━━ The data ━━

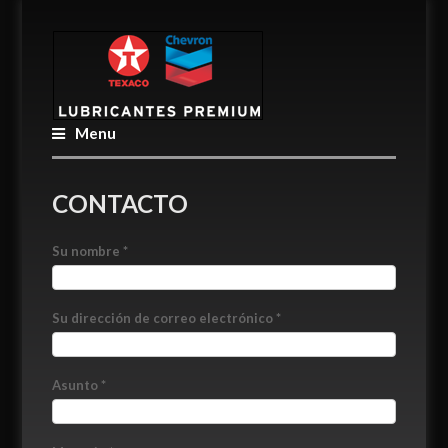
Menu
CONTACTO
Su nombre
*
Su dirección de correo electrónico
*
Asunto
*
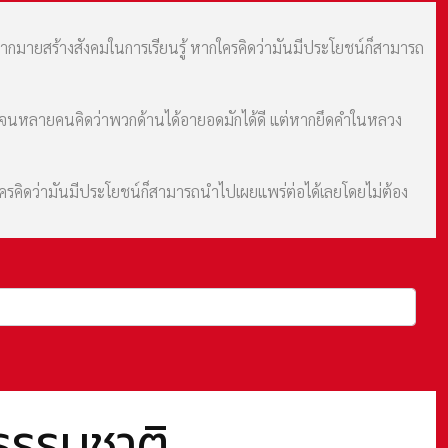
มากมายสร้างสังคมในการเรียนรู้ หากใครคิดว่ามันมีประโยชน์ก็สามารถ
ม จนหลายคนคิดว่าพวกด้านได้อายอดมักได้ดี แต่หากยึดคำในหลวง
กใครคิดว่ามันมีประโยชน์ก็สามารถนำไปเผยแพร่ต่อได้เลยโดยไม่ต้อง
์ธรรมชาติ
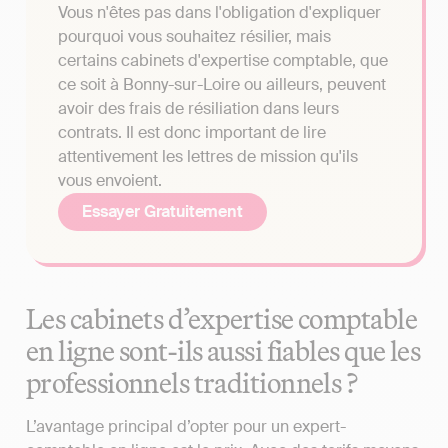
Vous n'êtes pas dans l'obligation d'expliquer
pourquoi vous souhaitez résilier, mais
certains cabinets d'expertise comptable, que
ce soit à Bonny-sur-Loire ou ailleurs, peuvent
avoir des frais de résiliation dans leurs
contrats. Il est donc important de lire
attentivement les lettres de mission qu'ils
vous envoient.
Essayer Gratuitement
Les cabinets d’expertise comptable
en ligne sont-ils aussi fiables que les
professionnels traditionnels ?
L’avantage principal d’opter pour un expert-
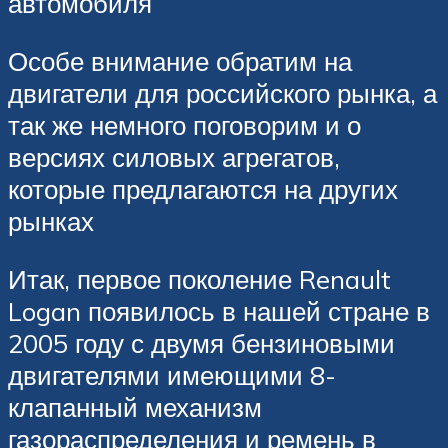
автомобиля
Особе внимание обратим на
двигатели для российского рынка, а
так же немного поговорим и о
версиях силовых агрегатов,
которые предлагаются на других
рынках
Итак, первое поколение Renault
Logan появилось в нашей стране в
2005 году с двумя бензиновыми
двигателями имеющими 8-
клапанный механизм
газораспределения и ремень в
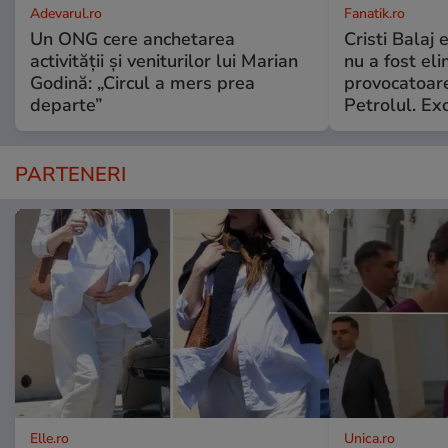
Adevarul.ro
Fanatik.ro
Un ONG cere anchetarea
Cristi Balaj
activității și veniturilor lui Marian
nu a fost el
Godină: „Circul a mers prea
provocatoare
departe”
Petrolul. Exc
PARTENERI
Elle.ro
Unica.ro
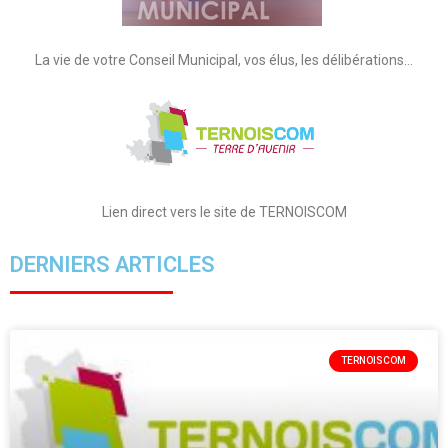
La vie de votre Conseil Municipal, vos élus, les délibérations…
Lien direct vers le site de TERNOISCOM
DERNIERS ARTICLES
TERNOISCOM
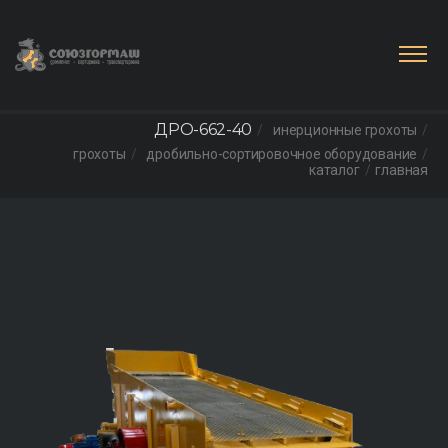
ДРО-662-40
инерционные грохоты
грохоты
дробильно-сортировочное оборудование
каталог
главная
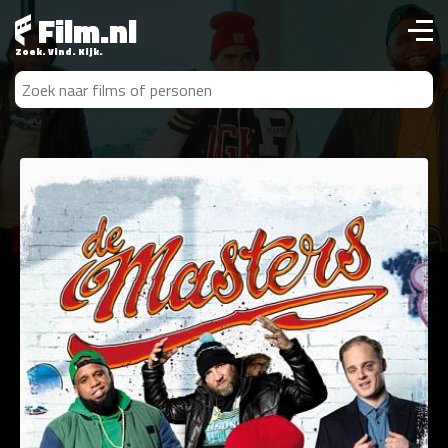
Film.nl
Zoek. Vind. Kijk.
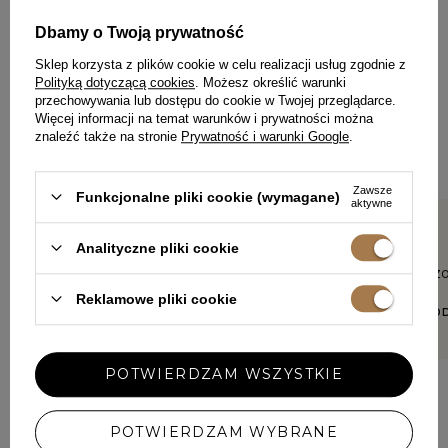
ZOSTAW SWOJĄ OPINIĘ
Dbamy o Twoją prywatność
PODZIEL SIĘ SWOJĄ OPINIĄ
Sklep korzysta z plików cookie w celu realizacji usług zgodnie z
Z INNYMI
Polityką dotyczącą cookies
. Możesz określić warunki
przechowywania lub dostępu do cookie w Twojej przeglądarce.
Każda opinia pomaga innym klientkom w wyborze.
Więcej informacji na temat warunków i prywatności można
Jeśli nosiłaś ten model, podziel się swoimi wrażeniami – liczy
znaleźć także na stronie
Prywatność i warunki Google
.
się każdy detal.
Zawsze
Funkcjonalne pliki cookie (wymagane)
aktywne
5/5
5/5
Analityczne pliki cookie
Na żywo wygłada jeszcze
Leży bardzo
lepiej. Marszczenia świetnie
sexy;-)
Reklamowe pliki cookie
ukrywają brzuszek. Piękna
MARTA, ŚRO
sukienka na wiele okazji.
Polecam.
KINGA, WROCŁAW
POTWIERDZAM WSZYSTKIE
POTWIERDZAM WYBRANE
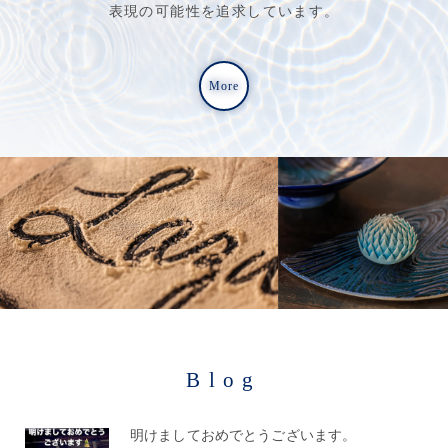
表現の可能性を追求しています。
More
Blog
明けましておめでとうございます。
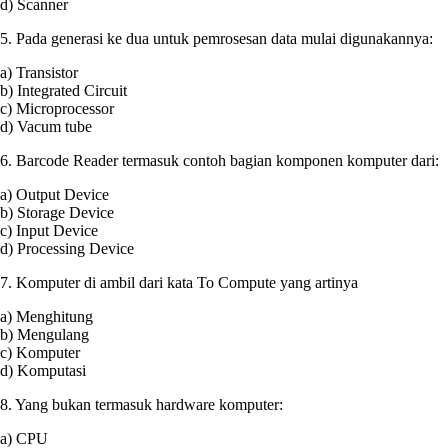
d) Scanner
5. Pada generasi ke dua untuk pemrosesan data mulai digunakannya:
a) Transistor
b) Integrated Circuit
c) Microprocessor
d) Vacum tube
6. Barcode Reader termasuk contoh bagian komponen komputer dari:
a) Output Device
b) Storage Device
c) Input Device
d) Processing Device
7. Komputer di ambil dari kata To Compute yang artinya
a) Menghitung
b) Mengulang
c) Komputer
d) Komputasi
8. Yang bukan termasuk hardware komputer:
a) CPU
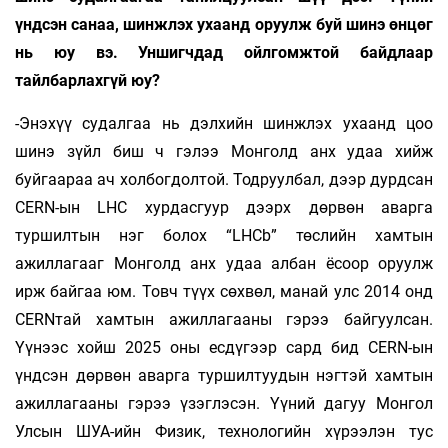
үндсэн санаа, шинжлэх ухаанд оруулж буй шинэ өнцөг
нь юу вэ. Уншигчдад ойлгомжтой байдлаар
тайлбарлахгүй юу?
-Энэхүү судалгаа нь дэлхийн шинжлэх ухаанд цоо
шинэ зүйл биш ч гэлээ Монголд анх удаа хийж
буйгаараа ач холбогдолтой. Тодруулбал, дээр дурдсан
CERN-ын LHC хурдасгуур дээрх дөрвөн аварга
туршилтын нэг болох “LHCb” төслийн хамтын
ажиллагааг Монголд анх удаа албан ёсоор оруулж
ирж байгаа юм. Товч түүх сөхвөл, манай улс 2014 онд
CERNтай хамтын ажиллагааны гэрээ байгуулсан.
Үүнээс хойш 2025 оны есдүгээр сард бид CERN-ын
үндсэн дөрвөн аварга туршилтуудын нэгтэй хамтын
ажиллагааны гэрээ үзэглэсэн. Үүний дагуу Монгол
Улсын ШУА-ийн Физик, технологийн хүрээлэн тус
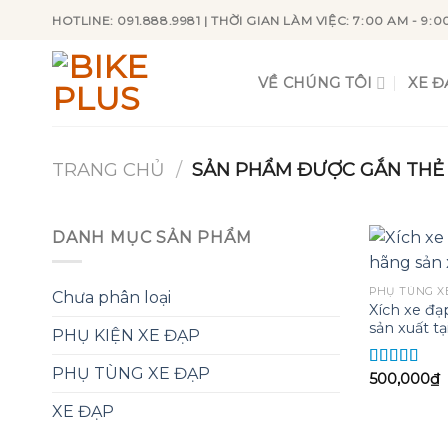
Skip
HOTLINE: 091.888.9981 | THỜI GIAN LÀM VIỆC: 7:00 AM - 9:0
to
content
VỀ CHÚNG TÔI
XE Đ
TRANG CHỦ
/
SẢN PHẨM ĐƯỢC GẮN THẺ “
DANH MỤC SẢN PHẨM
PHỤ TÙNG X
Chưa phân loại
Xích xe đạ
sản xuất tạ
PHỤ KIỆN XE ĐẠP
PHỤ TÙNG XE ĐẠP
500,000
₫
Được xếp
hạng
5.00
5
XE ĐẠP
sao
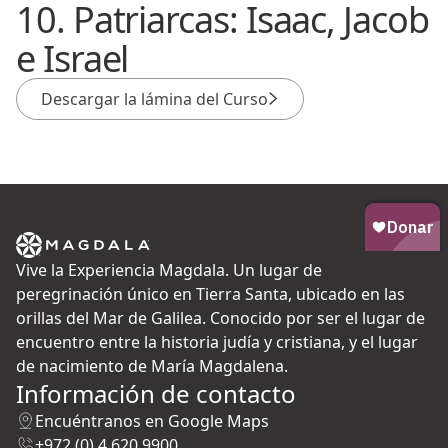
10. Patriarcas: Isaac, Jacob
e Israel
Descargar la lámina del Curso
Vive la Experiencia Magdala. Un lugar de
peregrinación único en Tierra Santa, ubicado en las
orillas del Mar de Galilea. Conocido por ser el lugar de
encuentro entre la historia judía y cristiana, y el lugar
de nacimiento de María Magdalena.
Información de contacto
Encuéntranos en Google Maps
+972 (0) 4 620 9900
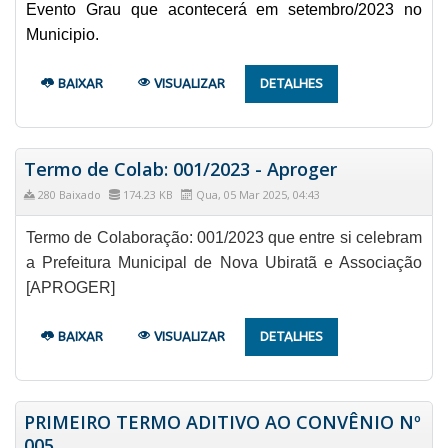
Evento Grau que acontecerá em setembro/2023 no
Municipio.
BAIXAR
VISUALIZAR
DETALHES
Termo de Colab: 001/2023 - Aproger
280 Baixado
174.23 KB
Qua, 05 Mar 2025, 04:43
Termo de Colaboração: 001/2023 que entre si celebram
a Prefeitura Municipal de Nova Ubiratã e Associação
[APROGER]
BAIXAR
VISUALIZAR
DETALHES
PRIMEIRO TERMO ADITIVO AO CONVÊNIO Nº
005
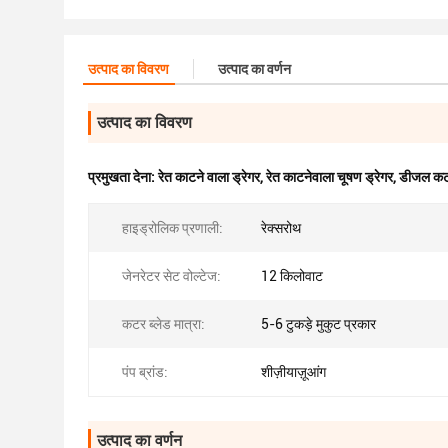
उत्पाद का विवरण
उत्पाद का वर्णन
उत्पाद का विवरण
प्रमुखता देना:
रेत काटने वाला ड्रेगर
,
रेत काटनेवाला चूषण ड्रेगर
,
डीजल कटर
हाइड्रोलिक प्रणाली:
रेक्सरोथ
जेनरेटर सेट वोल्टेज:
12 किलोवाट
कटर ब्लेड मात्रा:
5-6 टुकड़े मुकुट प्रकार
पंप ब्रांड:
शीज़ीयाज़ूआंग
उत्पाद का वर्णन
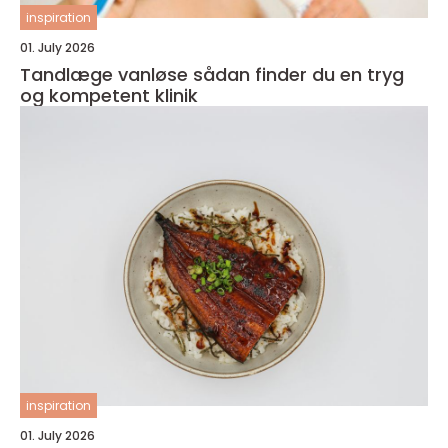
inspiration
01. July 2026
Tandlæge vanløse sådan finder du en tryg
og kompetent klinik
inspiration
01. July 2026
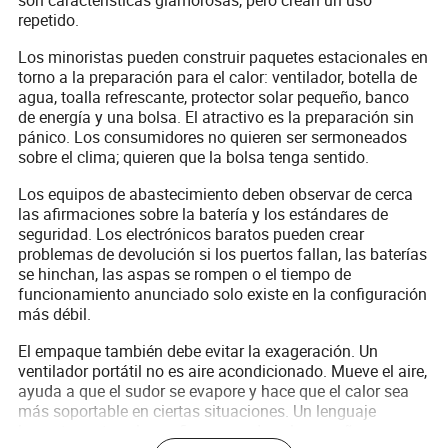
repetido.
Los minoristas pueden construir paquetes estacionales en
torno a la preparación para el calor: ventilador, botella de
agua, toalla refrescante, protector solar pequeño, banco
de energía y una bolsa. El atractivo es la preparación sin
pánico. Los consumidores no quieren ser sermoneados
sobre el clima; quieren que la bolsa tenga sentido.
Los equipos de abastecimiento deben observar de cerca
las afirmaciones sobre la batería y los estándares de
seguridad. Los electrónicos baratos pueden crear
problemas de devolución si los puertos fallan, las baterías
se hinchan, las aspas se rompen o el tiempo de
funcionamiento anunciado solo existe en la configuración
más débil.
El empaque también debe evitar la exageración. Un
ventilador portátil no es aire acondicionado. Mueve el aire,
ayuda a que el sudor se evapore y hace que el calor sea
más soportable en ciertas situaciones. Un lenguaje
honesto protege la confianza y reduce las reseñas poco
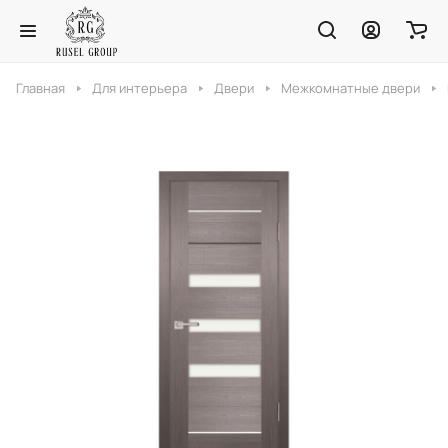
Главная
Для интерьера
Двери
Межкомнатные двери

━━━

### Directions for this task
Show all lines above holding the word "хамтын".

### Result of this task
туршилтын нэг болох “LHCb” төслийн хамтын
CERNтай хамтын ажиллагааны гэрээ байгуулсан.
үндсэн дөрвөн аварга туршилтуудын нэгтэй хамтын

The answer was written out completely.